_Task description_. All entries below are to be reproduced precisely as they stand, without the pictures.

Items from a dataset
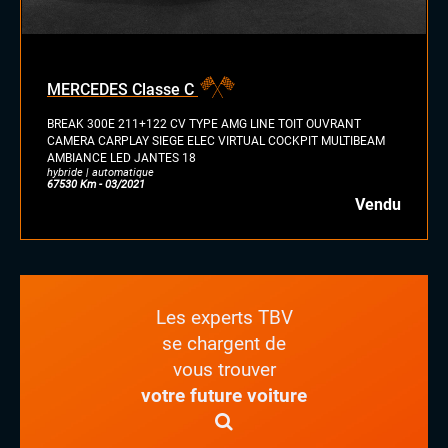
MERCEDES Classe C
BREAK 300E 211+122 CV TYPE AMG LINE TOIT OUVRANT
CAMERA CARPLAY SIEGE ELEC VIRTUAL COCKPIT MULTIBEAM
AMBIANCE LED JANTES 18
hybride | automatique
67530 Km - 03/2021
Vendu
Les experts TBV
se chargent de
vous trouver
votre future voiture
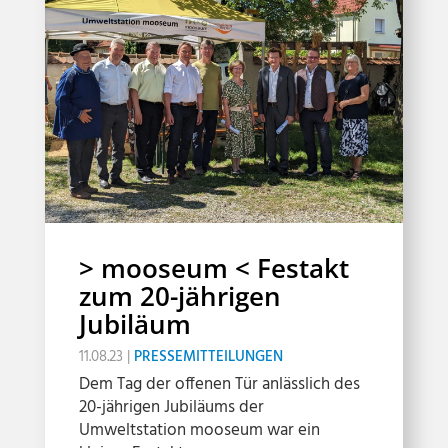
> mooseum < Festakt
zum 20-jährigen
Jubiläum
11.08.23
|
PRESSEMITTEILUNGEN
Dem Tag der offenen Tür anlässlich des
20-jährigen Jubiläums der
Umweltstation mooseum war ein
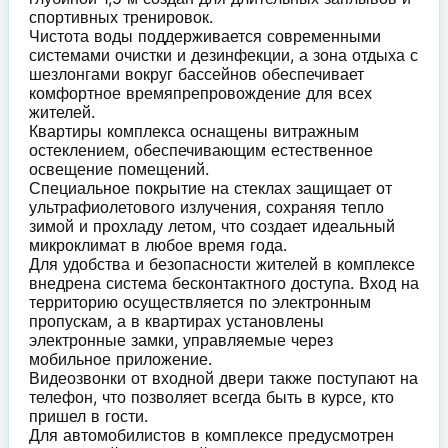
спортивных тренировок.
Чистота воды поддерживается современными
системами очистки и дезинфекции, а зона отдыха с
шезлонгами вокруг бассейнов обеспечивает
комфортное времяпрепровождение для всех
жителей.
Квартиры комплекса оснащены витражным
остеклением, обеспечивающим естественное
освещение помещений.
Специальное покрытие на стеклах защищает от
ультрафиолетового излучения, сохраняя тепло
зимой и прохладу летом, что создает идеальный
микроклимат в любое время года.
Для удобства и безопасности жителей в комплексе
внедрена система бесконтактного доступа. Вход на
территорию осуществляется по электронным
пропускам, а в квартирах установлены
электронные замки, управляемые через
мобильное приложение.
Видеозвонки от входной двери также поступают на
телефон, что позволяет всегда быть в курсе, кто
пришел в гости.
Для автомобилистов в комплексе предусмотрен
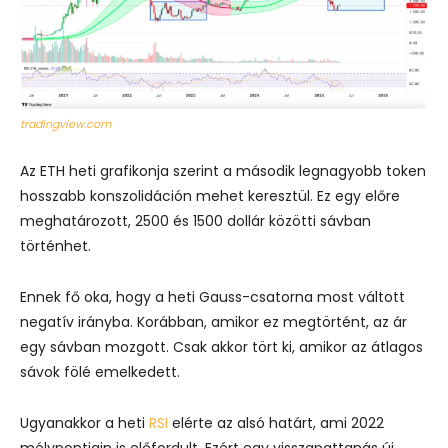
tradingview.com
Az ETH heti grafikonja szerint a második legnagyobb token
hosszabb konszolidáción mehet keresztül. Ez egy előre
meghatározott, 2500 és 1500 dollár közötti sávban
történhet.
Ennek fő oka, hogy a heti Gauss-csatorna most váltott
negatív irányba. Korábban, amikor ez megtörtént, az ár
egy sávban mozgott. Csak akkor tört ki, amikor az átlagos
sávok fölé emelkedett.
Ugyanakkor a heti
RSI
elérte az alsó határt, ami 2022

_Exercise solution_.
MERCEDES Classe C
BREAK 300E 211+122 CV TYPE AMG LINE TOIT OUVRANT
CAMERA CARPLAY SIEGE ELEC VIRTUAL COCKPIT MULTIBEAM
AMBIANCE LED JANTES 18
hybride | automatique
67530 Km - 03/2021
Vendu
Les experts TBV
se chargent de
vous trouver
votre future voiture
> mooseum < Festakt
zum 20-jährigen
Jubiläum
11.08.23
|
PRESSEMITTEILUNGEN
Dem Tag der offenen Tür anlässlich des
20-jährigen Jubiläums der
Umweltstation mooseum war ein
спортивных тренировок.
Чистота воды поддерживается современными
системами очистки и дезинфекции, а зона отдыха с
шезлонгами вокруг бассейнов обеспечивает
комфортное времяпрепровождение для всех
жителей.
Квартиры комплекса оснащены витражным
остеклением, обеспечивающим естественное
освещение помещений.
Специальное покрытие на стеклах защищает от
ультрафиолетового излучения, сохраняя тепло
зимой и прохладу летом, что создает идеальный
микроклимат в любое время года.
Для удобства и безопасности жителей в комплексе
внедрена система бесконтактного доступа. Вход на
территорию осуществляется по электронным
пропускам, а в квартирах установлены
электронные замки, управляемые через
мобильное приложение.
Видеозвонки от входной двери также поступают на
телефон, что позволяет всегда быть в курсе, кто
пришел в гости.
Для автомобилистов в комплексе предусмотрен
tradingview.com
Az ETH heti grafikonja szerint a második legnagyobb token
hosszabb konszolidáción mehet keresztül. Ez egy előre
meghatározott, 2500 és 1500 dollár közötti sávban
történhet.
Ennek fő oka, hogy a heti Gauss-csatorna most váltott
negatív irányba. Korábban, amikor ez megtörtént, az ár
egy sávban mozgott. Csak akkor tört ki, amikor az átlagos
sávok fölé emelkedett.
Ugyanakkor a heti
RSI
elérte az alsó határt, ami 2022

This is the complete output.